The tremors began in Beijing, where a essay from the governor of the People's
Bank of China seemed to favor the creation of an IMF currency to replace the
U.S. dollar as the world's reserve. In Europe, the rotating president of the
European Union, outgoing Czech Prime Minister Mirek Topolanek, characterized
America's plan to combat the widening global recession as the "road to hell." At
same time, British Member of the European Parliament Daniel Hannan made headlines
the world over with his stinging rebuke of the inflationary and debt-focused
policies of the current UK government.
As a result of these clearly voiced frustrations, the U.S. dollar suffered
a drubbing. However, Treasury secretary Geithner and his ministerial counterparts
in Berlin, Paris and London did their best to convince everyone that the world
is pulling together as one to combat the economic crisis. The charm offensive
was effective in restoring calm.
Given the size and scope of the remedies that the Obama Administration is
cajoling the world to adopt, it is likely that the unease will grow until many
countries emerge in open revolt to America's plans.

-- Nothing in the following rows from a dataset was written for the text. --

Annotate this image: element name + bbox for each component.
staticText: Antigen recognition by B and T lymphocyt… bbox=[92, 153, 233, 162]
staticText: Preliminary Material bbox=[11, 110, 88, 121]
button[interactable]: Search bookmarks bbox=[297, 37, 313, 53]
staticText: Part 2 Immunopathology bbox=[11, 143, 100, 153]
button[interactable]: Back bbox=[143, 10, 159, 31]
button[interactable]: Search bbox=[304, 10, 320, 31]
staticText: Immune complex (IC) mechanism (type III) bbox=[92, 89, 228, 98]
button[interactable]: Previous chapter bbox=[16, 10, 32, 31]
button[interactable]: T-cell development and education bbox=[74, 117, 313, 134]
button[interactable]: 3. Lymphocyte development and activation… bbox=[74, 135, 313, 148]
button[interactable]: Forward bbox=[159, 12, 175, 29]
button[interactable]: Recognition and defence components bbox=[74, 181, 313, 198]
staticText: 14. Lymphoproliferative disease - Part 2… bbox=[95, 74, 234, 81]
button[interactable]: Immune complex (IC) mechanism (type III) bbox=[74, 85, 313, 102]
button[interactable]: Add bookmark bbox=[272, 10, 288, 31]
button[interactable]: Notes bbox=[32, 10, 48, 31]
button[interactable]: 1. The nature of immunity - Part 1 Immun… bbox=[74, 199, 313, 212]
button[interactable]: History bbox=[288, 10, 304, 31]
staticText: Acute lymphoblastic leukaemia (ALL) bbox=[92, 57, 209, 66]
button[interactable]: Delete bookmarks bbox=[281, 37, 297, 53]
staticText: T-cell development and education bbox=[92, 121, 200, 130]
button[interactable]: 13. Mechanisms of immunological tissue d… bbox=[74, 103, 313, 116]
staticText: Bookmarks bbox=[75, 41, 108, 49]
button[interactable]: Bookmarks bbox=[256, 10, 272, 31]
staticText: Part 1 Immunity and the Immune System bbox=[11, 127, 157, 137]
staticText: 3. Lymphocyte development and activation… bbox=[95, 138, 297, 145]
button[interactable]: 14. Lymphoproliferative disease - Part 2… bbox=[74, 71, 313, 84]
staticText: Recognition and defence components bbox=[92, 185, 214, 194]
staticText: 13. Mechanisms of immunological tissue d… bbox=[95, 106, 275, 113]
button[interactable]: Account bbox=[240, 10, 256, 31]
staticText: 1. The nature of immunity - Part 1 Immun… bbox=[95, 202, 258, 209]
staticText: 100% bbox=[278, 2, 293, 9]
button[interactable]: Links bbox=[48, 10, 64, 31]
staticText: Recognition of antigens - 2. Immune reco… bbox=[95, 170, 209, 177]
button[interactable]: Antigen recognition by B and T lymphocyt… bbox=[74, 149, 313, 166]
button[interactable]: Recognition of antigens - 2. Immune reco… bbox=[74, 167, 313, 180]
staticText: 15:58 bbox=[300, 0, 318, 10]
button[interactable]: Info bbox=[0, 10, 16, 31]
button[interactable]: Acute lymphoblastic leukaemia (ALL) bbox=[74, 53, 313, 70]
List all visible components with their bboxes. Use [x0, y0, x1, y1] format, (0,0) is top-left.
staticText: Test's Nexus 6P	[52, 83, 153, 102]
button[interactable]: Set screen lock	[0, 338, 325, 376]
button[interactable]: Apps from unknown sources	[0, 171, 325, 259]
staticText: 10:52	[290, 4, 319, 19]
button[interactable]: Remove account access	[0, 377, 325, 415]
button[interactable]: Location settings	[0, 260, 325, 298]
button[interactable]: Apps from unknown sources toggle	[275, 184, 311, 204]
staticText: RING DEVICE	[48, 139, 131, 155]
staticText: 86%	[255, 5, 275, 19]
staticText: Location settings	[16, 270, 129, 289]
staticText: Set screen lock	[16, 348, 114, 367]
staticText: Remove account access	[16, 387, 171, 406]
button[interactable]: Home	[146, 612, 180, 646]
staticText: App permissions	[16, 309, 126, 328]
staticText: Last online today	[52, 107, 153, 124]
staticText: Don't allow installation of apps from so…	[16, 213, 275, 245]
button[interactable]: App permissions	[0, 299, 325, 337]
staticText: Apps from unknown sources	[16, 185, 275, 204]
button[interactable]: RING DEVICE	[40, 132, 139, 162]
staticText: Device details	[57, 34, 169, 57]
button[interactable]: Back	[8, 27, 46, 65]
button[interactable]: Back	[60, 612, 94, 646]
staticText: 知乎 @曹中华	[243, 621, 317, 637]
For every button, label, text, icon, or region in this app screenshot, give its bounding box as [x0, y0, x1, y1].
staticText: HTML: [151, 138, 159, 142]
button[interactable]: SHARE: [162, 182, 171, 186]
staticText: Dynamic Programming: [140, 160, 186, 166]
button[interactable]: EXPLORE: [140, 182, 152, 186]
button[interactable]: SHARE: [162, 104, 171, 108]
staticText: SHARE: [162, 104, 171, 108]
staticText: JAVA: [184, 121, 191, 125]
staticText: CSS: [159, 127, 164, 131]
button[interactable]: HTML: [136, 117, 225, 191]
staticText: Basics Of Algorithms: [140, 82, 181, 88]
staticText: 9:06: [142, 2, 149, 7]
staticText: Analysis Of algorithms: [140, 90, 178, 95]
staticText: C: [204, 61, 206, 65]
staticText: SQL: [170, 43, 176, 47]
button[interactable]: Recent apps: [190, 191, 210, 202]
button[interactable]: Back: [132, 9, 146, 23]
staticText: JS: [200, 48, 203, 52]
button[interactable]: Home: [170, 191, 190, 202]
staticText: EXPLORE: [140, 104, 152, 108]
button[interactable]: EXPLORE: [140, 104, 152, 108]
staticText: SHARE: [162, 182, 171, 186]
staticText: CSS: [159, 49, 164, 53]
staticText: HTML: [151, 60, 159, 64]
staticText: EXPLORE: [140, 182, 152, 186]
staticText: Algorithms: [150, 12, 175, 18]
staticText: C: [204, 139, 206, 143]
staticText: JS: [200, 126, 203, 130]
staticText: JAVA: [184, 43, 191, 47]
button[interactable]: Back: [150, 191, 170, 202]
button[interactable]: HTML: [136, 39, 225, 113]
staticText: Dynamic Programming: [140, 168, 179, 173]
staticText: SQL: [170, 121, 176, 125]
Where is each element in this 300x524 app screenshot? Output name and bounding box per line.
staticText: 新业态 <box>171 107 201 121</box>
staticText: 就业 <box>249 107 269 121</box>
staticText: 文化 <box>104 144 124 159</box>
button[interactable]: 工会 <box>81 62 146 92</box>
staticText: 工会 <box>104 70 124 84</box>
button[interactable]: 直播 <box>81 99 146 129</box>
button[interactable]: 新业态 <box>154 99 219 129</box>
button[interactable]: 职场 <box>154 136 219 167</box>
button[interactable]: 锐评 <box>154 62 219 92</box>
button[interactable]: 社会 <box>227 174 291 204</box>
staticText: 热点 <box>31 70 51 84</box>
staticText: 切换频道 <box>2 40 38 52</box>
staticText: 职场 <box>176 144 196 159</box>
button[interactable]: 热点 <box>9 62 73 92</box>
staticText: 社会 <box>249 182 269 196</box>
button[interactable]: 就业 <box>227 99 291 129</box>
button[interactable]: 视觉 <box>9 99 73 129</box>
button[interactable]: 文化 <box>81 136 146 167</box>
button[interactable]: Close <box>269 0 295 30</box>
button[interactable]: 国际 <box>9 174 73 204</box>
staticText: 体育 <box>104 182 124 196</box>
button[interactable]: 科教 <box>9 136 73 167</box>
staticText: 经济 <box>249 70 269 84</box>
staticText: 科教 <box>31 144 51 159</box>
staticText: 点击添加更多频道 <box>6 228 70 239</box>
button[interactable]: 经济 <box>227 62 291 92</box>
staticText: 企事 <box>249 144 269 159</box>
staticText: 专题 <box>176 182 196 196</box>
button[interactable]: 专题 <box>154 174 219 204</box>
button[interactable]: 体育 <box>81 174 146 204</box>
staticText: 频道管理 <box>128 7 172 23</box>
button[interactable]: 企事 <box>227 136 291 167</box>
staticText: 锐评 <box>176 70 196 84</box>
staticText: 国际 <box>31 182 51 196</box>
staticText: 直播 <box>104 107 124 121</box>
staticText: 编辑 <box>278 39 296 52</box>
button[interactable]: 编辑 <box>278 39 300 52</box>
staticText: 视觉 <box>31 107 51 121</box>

President Obama and the majority of our leadership on both sides of the aisle
are confident that the right mix of monetary and fiscal policy can restart
the spending party that defined America for a generation. And as the bleary-eyed
revelers wisely reach for a cup of black coffee or stumble into a rehab center,
Obama is pouring grain alcohol into the punch bowl hoping to lure the walking
zombies back onto the dance floor. Europe and Asia fully understand that Obama
will ask them to lend the booze.
Washington is telling us that our problems result from a lack of consumer
spending. Therefore, the solution is for government spending to pick up the
slack. However, if Americans are too broke to spend, then how can our government
spend for us? The only money they have is taken from us through taxation. To
postpone immediate tax hikes (adding interest for good measure), Washington
plans to borrow more from abroad. However, if our foreign creditors refuse
to pony up, much of the money will simply be printed instead.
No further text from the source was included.